Order Michigan Supreme Court
Lansing, Michigan
July 28, 2006 Clifford W. Taylor,
Chief Justice
130530 Michael F. Cavanagh
Elizabeth A. Weaver
Marilyn Kelly
Maura D. Corrigan
PEOPLE OF THE STATE OF MICHIGAN, Robert P. Young, Jr.
Plaintiff-Appellee, Stephen J. Markman,
Justices
v SC: 130530
COA: 266136
Muskegon CC: 04-049741-FH
WILLIE C. PIPKINS,
Defendant-Appellant.
_________________________________________/
On order of the Court, the application for leave to appeal the January 17, 2006
order of the Court of Appeals is considered and, pursuant to MCR 7.302(G)(1), in lieu of
granting leave to appeal, we VACATE the Muskegon Circuit Court’s September 22,
2005 order denying defendant’s motion for appointment of new appellate counsel. We
REMAND this case to the Muskegon Circuit Court for a determination of whether
defendant is indigent and, if so, for the appointment of appellate counsel. Halbert v
Michigan, 545 US __; 125 S Ct 2582; 162 L Ed 2d 552 (2005).

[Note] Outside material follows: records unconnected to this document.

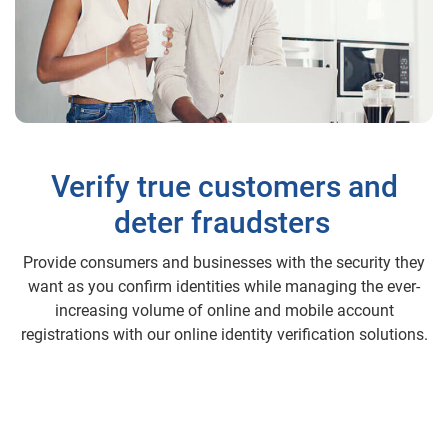
Verify true customers and
deter fraudsters
Provide consumers and businesses with the security they
want as you confirm identities while managing the ever-
increasing volume of online and mobile account
registrations with our online identity verification solutions.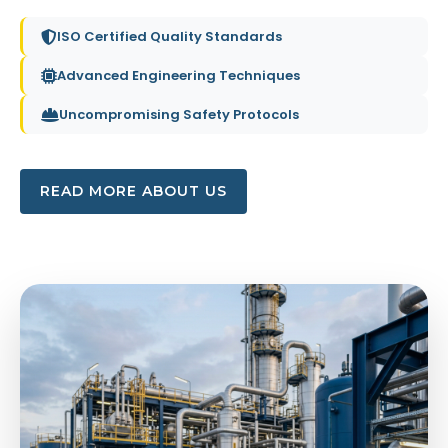
ISO Certified Quality Standards
Advanced Engineering Techniques
Uncompromising Safety Protocols
READ MORE ABOUT US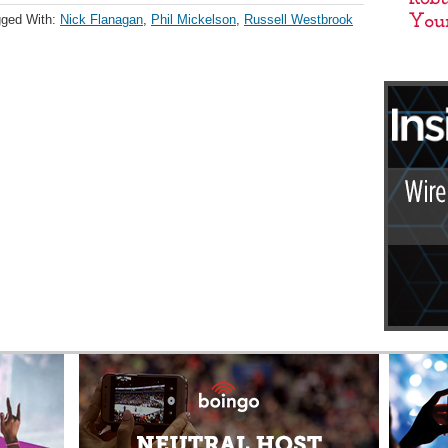
ged With:
Nick Flanagan
,
Phil Mickelson
,
Russell Westbrook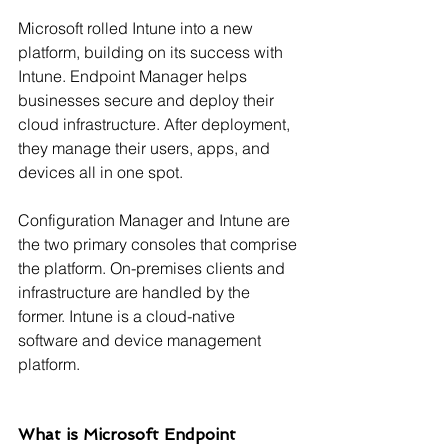
Microsoft rolled Intune into a new 
platform, building on its success with 
Intune. Endpoint Manager helps 
businesses secure and deploy their 
cloud infrastructure. After deployment, 
they manage their users, apps, and 
devices all in one spot.
Configuration Manager and Intune are 
the two primary consoles that comprise 
the platform. On-premises clients and 
infrastructure are handled by the 
former. Intune is a cloud-native 
software and device management 
platform.
What is Microsoft Endpoint 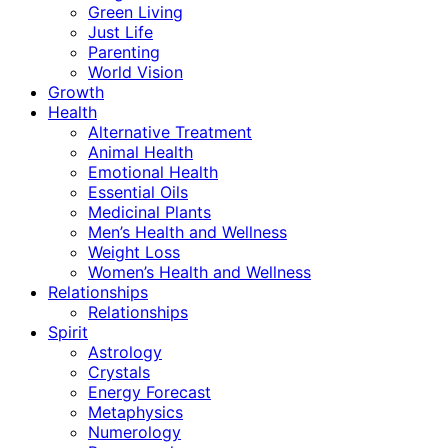
Green Living
Just Life
Parenting
World Vision
Growth
Health
Alternative Treatment
Animal Health
Emotional Health
Essential Oils
Medicinal Plants
Men’s Health and Wellness
Weight Loss
Women’s Health and Wellness
Relationships
Relationships
Spirit
Astrology
Crystals
Energy Forecast
Metaphysics
Numerology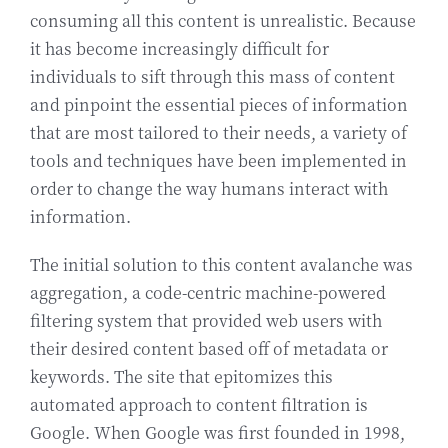
consuming all this content is unrealistic. Because
it has become increasingly difficult for
individuals to sift through this mass of content
and pinpoint the essential pieces of information
that are most tailored to their needs, a variety of
tools and techniques have been implemented in
order to change the way humans interact with
information.
The initial solution to this content avalanche was
aggregation, a code-centric machine-powered
filtering system that provided web users with
their desired content based off of metadata or
keywords. The site that epitomizes this
automated approach to content filtration is
Google. When Google was first founded in 1998,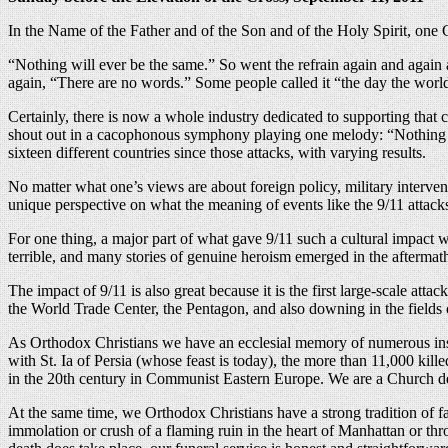
In the Name of the Father and of the Son and of the Holy Spirit, on
“Nothing will ever be the same.” So went the refrain again and agai
again, “There are no words.” Some people called it “the day the worl
Certainly, there is now a whole industry dedicated to supporting that 
shout out in a cacophonous symphony playing one melody: “Nothing wil
sixteen different countries since those attacks, with varying results.
No matter what one’s views are about foreign policy, military intervent
unique perspective on what the meaning of events like the 9/11 attacks 
For one thing, a major part of what gave 9/11 such a cultural impact w
terrible, and many stories of genuine heroism emerged in the aftermat
The impact of 9/11 is also great because it is the first large-scale at
the World Trade Center, the Pentagon, and also downing in the fields 
As Orthodox Christians we have an ecclesial memory of numerous ins
with St. Ia of Persia (whose feast is today), the more than 11,000 kill
in the 20th century in Communist Eastern Europe. We are a Church def
At the same time, we Orthodox Christians have a strong tradition of fa
immolation or crush of a flaming ruin in the heart of Manhattan or th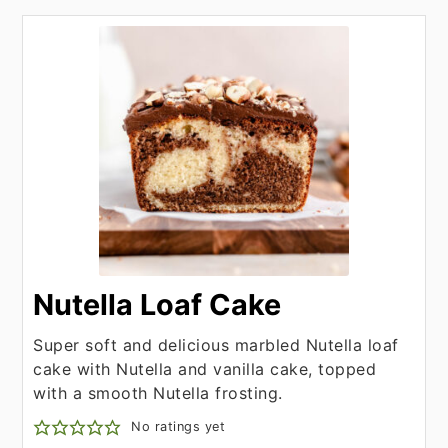
Nutella Loaf Cake
Super soft and delicious marbled Nutella loaf
cake with Nutella and vanilla cake, topped
with a smooth Nutella frosting.
No ratings yet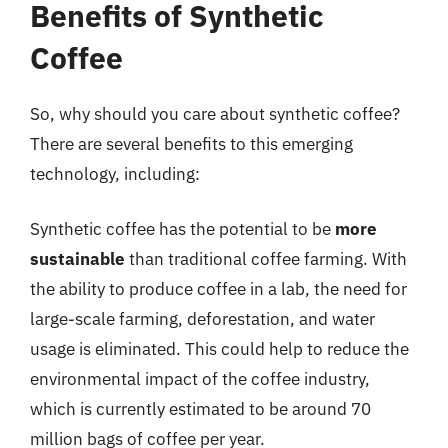
Benefits of Synthetic
Coffee
So, why should you care about synthetic coffee?
There are several benefits to this emerging
technology, including:
Synthetic coffee has the potential to be
more
sustainable
than traditional coffee farming. With
the ability to produce coffee in a lab, the need for
large-scale farming, deforestation, and water
usage is eliminated. This could help to reduce the
environmental impact of the coffee industry,
which is currently estimated to be around 70
million bags of coffee per year.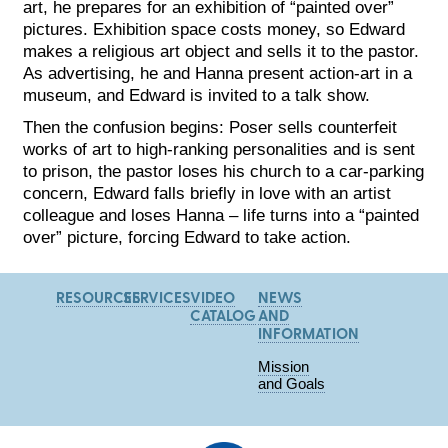
art, he prepares for an exhibition of “painted over”
pictures. Exhibition space costs money, so Edward
makes a religious art object and sells it to the pastor.
As advertising, he and Hanna present action-art in a
museum, and Edward is invited to a talk show.
Then the confusion begins: Poser sells counterfeit
works of art to high-ranking personalities and is sent
to prison, the pastor loses his church to a car-parking
concern, Edward falls briefly in love with an artist
colleague and loses Hanna – life turns into a “painted
over” picture, forcing Edward to take action.
RESOURCES
SERVICES
VIDEO
NEWS
CATALOG
AND
INFORMATION
Mission
and Goals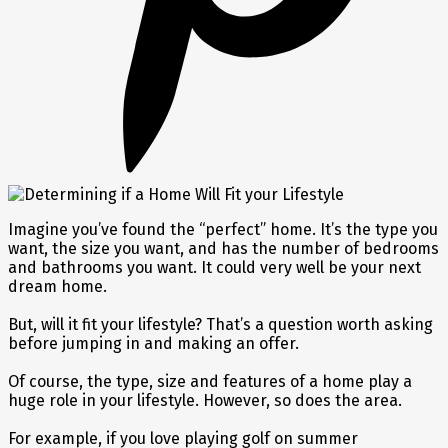
Imagine you’ve found the “perfect” home. It’s the type you
want, the size you want, and has the number of bedrooms
and bathrooms you want. It could very well be your next
dream home.
But, will it fit your lifestyle? That’s a question worth asking
before jumping in and making an offer.
Of course, the type, size and features of a home play a
huge role in your lifestyle. However, so does the area.
For example, if you love playing golf on summer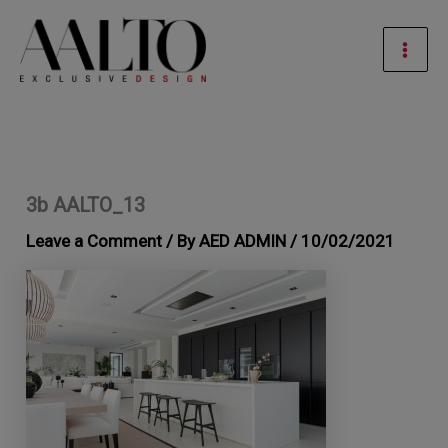
Skip
Mai
to
Men
content
3b AALTO_13
Leave a Comment
/ By
AED ADMIN
/
10/02/2021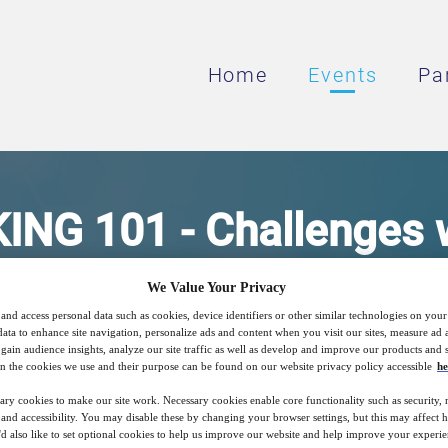
Home
Events
Pa
G 101 - Challenges w
S FOR TASTE ENHANC
We Value Your Privacy
and access personal data such as cookies, device identifiers or other similar technologies on you
MODULATION
data to enhance site navigation, personalize ads and content when you visit our sites, measure ad
gain audience insights, analyze our site traffic as well as develop and improve our products and s
n the cookies we use and their purpose can be found on our website privacy policy accessible
he
ary cookies to make our site work. Necessary cookies enable core functionality such as security,
nd accessibility. You may disable these by changing your browser settings, but this may affect 
17
15:00
Free
'd also like to set optional cookies to help us improve our website and help improve your experie
Mar
GMT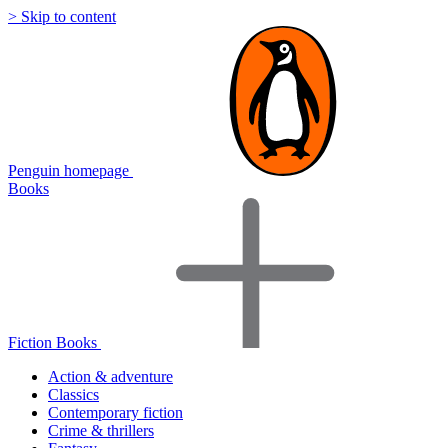
> Skip to content
Penguin homepage
Books
Fiction Books
Action & adventure
Classics
Contemporary fiction
Crime & thrillers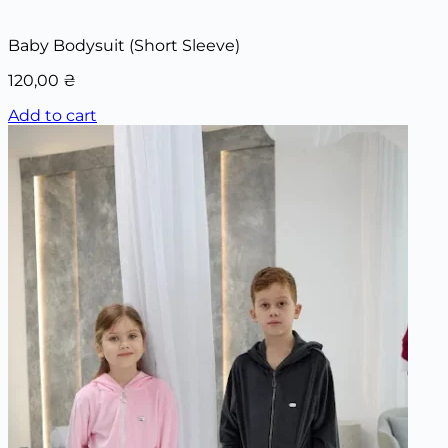
Baby Bodysuit (Short Sleeve)
120,00
₴
Add to cart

Appellate defense counsel’s March 2, 2005 motion to withdraw as appellate
counsel and for substitute counsel represented that defendant had requested his
withdrawal and that he and defendant differed over pursuit of a frivolous appellate issue,
but it did not represent that counsel believed that no non-frivolous issues existed to
pursue on appeal. Rather, the motion suggested that non-frivolous, preserved appellate
issues existed by stating that:
[Defendant] made a motion to withdraw his plea at his sentencing,
which was denied by the Court. At sentencing, trial counsel objected to the
scoring of some disputed guidelines; some objections were granted and
others were denied. As such, this case could have proceeded to the Court
of Appeals on the denial of the motion to withdraw and on the guidelines
issue but for this new issue over the habitual offender notice. Yet now,
appellate counsel is confronted with a client who refuses to dismiss the
appeal, insists on raising [another] issue which appellate counsel finds
meritless and Defendant rejects appellate counsel [emphasis supplied].
2
Thus, the March 14, 2005 circuit court order that granted counsel’s motion to withdraw
but denied his and defendant’s pro se requests for substitute appellate counsel could not
have been premised on any sustainable finding that all potential appellate issues were
frivolous. An indigent defendant was not then entitled to appointed appellate counsel,
except in specified circumstances inapplicable here. MCR 6.302(B)(6), 466 Mich lxxxiv-
lxxxv (2002); MCR 6.425(E)-(F), 461 Mich cxcix-ccix (2000); and MCL 770.3a(1)-(2).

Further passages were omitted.